The spirit of collegiality and awareness of the power of shared knowledge forms a powerful connection between GENIE and CCC19. Many of GENIE’s participating institutions also signed on quickly to CCC19. The rapid growth of the consortium is also a demonstration of the power of social media for supporting team science endeavors.

The REDCap platform is secure and allows multiple users to simultaneously work on multiple surveys, which can be completed in one sitting or saved in progress for completion at a later time. The survey is comprised of four parts separated into mandatory and optional sections: 1) basic demographics about the patient, including performance status and comorbidities; 2) COVID-19 diagnosis and clinical course; 3) cancer and cancer treatment details; and 4) respondent details. The survey does not collect personal health information and is thus HIPAA-exempt; it is currently open to any domestic user, with international collaborations actively under investigation. Given the burden expected on health care providers over the next weeks to months, the survey was explicitly designed to allow for data collection in under five minutes. However, optional free text fields are provided to allow providers to enter additional information.
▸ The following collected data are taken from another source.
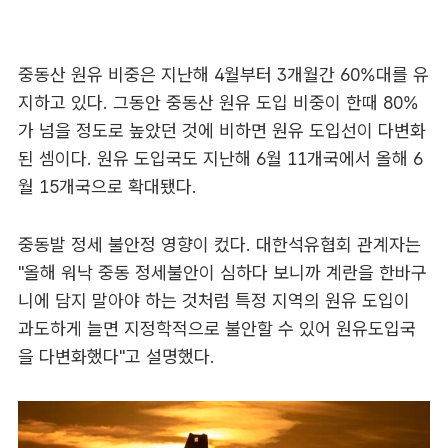
중동산 원유 비중은 지난해 4월부터 3개월간 60%대를 유
지하고 있다. 그동안 중동산 원유 도입 비중이 한때 80%
가 넘을 정도로 높았던 것에 비하면 원유 도입선이 다변화
된 셈이다. 원유 도입국도 지난해 6월 11개국에서 올해 6
월 15개국으로 확대됐다.
중동발 정세 불안정 영향이 컸다. 대한석유협회 관계자는
"올해 워낙 중동 정세불안이 심하다 보니까 계란을 한바구
니에 담지 말아야 하는 것처럼 특정 지역의 원유 도입이
과도하게 늘면 지정학적으로 불안할 수 있어 원유도입국
을 다변화했다"고 설명했다.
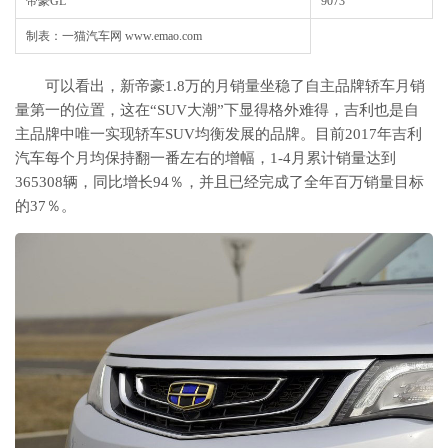
帝豪GL
9073
制表：一猫汽车网 www.emao.com
可以看出，新帝豪1.8万的月销量坐稳了自主品牌轿车月销
量第一的位置，这在“SUV大潮”下显得格外难得，吉利也是自
主品牌中唯一实现轿车SUV均衡发展的品牌。目前2017年吉利
汽车每个月均保持翻一番左右的增幅，1-4月累计销量达到
365308辆，同比增长94％，并且已经完成了全年百万销量目标
的37％。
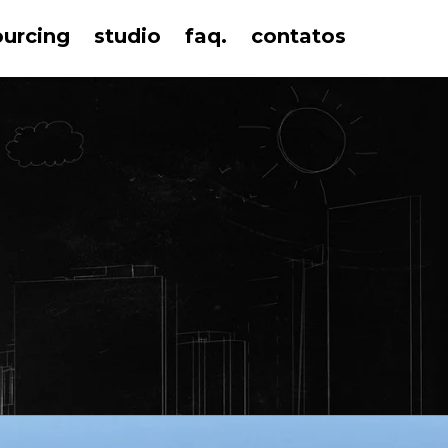
ourcing
studio
faq.
contatos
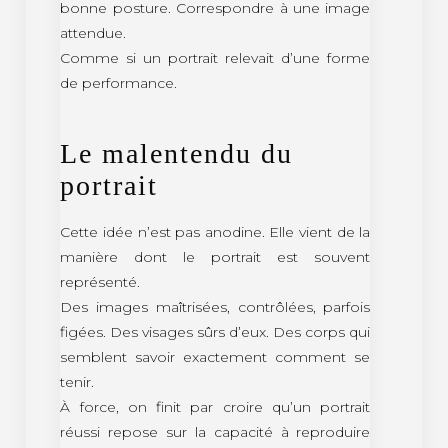
bonne posture. Correspondre à une image
attendue.
Comme si un portrait relevait d’une forme
de performance.
Le malentendu du
portrait
Cette idée n’est pas anodine. Elle vient de la
manière dont le portrait est souvent
représenté.
Des images maîtrisées, contrôlées, parfois
figées. Des visages sûrs d’eux. Des corps qui
semblent savoir exactement comment se
tenir.
À force, on finit par croire qu’un portrait
réussi repose sur la capacité à reproduire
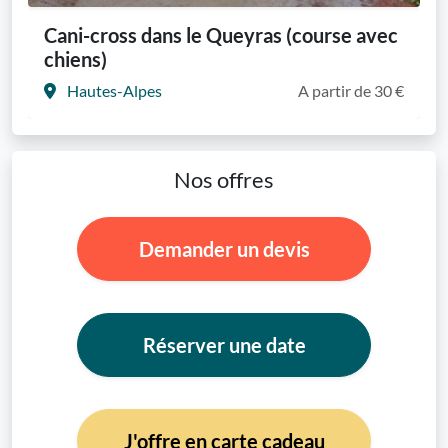
Cani-cross dans le Queyras (course avec
chiens)
Hautes-Alpes
A partir de 30 €
Nos offres
Demander un devis
Réserver une date
J'offre en carte cadeau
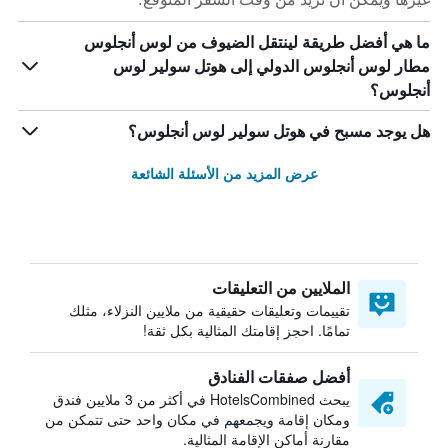
ما هي أفضل طريقة لينتقل الضيوف من لوس أنجلوس
مطار لوس أنجلوس الدولي إلى هوتل سولير لوس
أنجلوس؟
هل يوجد مسبح في هوتل سولير لوس أنجلوس؟
عرض المزيد من الأسئلة الشائعة
الملايين من التعليقات
تقييمات وتعليقات حقيقية من ملايين النزلاء، مثلك
تمامًا. احجز إقامتك المثالية بكل ثقة!
أفضل صفقات الفنادق
يبحث HotelsCombined في أكثر من 3 ملايين فندق
ومكان إقامة ويجمعهم في مكان واحد حتى تتمكن من
مقارنة أماكن الإقامة المثالية.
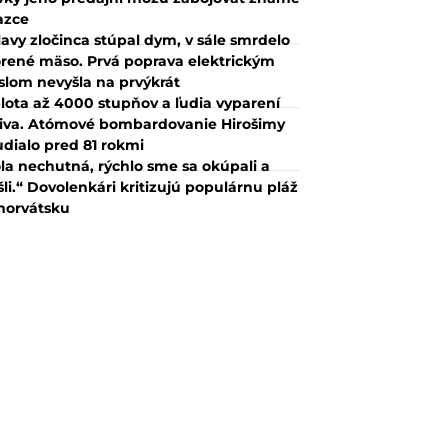
azce
lavy zločinca stúpal dym, v sále smrdelo
rené mäso. Prvá poprava elektrickým
slom nevyšla na prvýkrát
lota až 4000 stupňov a ľudia vyparení
iva. Atómové bombardovanie Hirošimy
udialo pred 81 rokmi
la nechutná, rýchlo sme sa okúpali a
šli.“ Dovolenkári kritizujú populárnu pláž
horvátsku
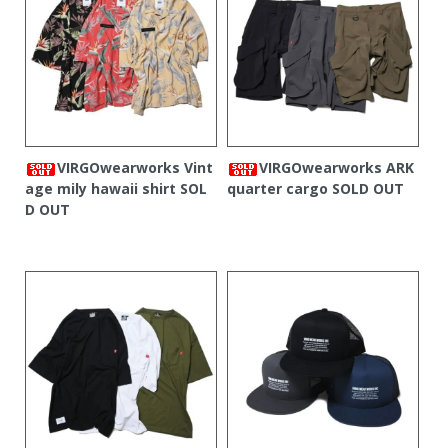
VIRGOwearworks Vint
VIRGOwearworks ARK
age mily hawaii shirt
SOL
quarter cargo
SOLD OUT
D OUT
We hope to learn a significant amount about cancer patients infected with COVID-19 in a short period of time. Given that certain findings may have practice-changing implications, we plan to disseminate critical findings immediately through the website, social media, and pre-prints. We also anticipate using the survey tool to collect long-term outcomes on patients who have recovered from the acute COVID-19 illness, as the effects in the weeks and months after diagnosis remain to be ascertained.

The impact on cancer patients not directly infected with COVID-19 has also already been significant. Elective surgeries for curable cancer (e.g., early stage localized breast cancer) are being delayed everywhere, leading to massive increases in anxiety and, possibly, impacts on efficacy. Chemotherapy and immunotherapy treatments are being reconsidered or postponed, and the acute shortage of personal protective equipment has led to interim guidance from the Oncology Nursing Society for administration of cancer drugs. Transfusion-dependent patients, such as those with leukemia, are at incredible risk from the acute shortages of blood products around the country. Clinical trials of new cancer therapies, which are critical means of both advancing knowledge and providing potentially lifesaving new medicines to patients, are on hold at many large academic cancer centers.

We hope that readers, in particular health care professionals, will consider donating information to the CCC19 registry on behalf of their affected patients. Although the projects described do not utilize any HIPAA-regulated personal health information, we are happy to help collaborators navigate the process of applying for local Institutional Review Board exemption.

We also want to call attention to other efforts which are beginning to emerge, such as the TERAVOLT (Thoracic cancERs international coVid 19 cOLlaboraTion) effort being led by Drs. Leora Horn (Vanderbilt-Ingram Cancer Center) and Marina Garassino (National Cancer Institute of Milan). Together as a community, we can rapidly gather and disseminate information for the benefit of cancer patients and their caregivers.

Editor’s note: Jeremy Warner, MD, MS, is associate professor of Medicine and Biomedical Informatics at Vanderbilt University Medical Center, where he is the site principal investigator for GENIE and the GENIE Biopharma Consortium; he is a member of the CCC19 Steering Committee. Deborah Doroshow, MD, PhD, is assistant professor of Medicine at the Tisch Cancer Institute, Icahn School of Medicine at Mount Sinai, and a member of CCC19.